Phillips Exeter Students Collaborate on CWI’s New Digital Initiative

CWI’s new digital history project, “Killed at Gettysburg,” is bringing together Gettysburg College students and high school students from Phillips Exeter Academy in collaborative research and shared exploration. The project, which officially launched this spring, is devoted to exploring the individual stories of soldiers killed at Gettysburg: recovering their family backgrounds and various reasons for fighting, tracing their final footsteps in battle using digital mapping technology, and exploring the impact of their deaths on their families and communities, as well the battlefield’s emerging commemorative landscape. Through focused research into individual soldiers’ experiences of war, "Killed at Gettysburg" addresses broader historical questions such as soldier motivation, Victorians’ evolving conceptions of death, 19th-century notions of manhood, bravery, and cowardice, familial relationships, and the shaping of historical memory through commemorative landscapes.

A team of three CWI Fellows and seven first-year student volunteers have been working on this project all year, delving deeply into the records housed in the Gettysburg National Military Park library and traveling to the National Archives to view the Compiled Military Service Records and Widow’s Pensions of soldiers who fought and died on the fields surrounding campus. Students enrolled in a Civil War class at Phillips Exeter have likewise been devoting much of their time this year to researching the formation and battle experiences of the 5th New Hampshire and 20th Maine. In early March, the students, accompanied by their professor, Kent McConnell, made their own research trip to the National Archives to access Compiled Military Service Records and Widow’s Pensions associated with the regiments.
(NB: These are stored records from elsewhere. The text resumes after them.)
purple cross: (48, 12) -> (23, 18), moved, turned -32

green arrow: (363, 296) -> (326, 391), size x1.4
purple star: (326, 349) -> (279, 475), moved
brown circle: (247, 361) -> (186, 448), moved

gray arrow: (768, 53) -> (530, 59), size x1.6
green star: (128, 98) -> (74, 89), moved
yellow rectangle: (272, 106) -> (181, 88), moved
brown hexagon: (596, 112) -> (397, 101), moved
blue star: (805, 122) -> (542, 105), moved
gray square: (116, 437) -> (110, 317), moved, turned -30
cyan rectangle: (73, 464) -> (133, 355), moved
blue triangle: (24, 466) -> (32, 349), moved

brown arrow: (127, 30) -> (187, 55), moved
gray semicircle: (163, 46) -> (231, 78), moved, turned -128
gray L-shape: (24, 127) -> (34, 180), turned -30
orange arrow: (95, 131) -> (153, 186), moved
CWI Director Peter Carmichael met the group in Washington, DC to help them navigate the Archives.

The Exeter students spent the following three days in Gettysburg, culling through regimental files at the Gettysburg National Military Park library, touring the battlefield with Peter Carmichael and CWI’s student fellows Abby Cocco '19 and Ryan Bilger '19, and participating in project workshops and IT tutorials led by CWI’s Assistant Director, Ashley Whitehead Luskey and a small group of CWI Fellows who served as project mentors for the week. Armed with their expanded research, site-specific knowledge, and mentorship from project “veterans,” the Exeter students ultimately will produce several new soldier profiles that will be published on the KAG website. CWI and Exeter hope to continue to expand this digital initiative further in the months and years to come.  
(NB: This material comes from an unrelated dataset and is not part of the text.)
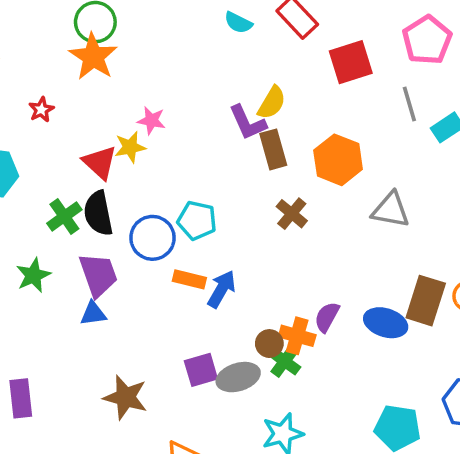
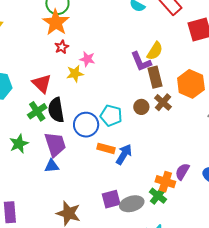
red star: (41, 110) -> (62, 47), moved
red triangle: (100, 162) -> (42, 84), moved
brown cross: (292, 214) -> (163, 102), moved
brown circle: (269, 344) -> (141, 107), moved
Phillips Exeter Academy was founded in 1781 by John Phillips, who believed every student should have access to an education that embraces the ideals of both goodness and knowledge. Now a co-educational residential school with more than 1,000 high school students from the U.S. and 33 foreign countries, Exeter has a centuries-old tradition of academic excellence and a commitment to empowering Exonians to find their place in the world.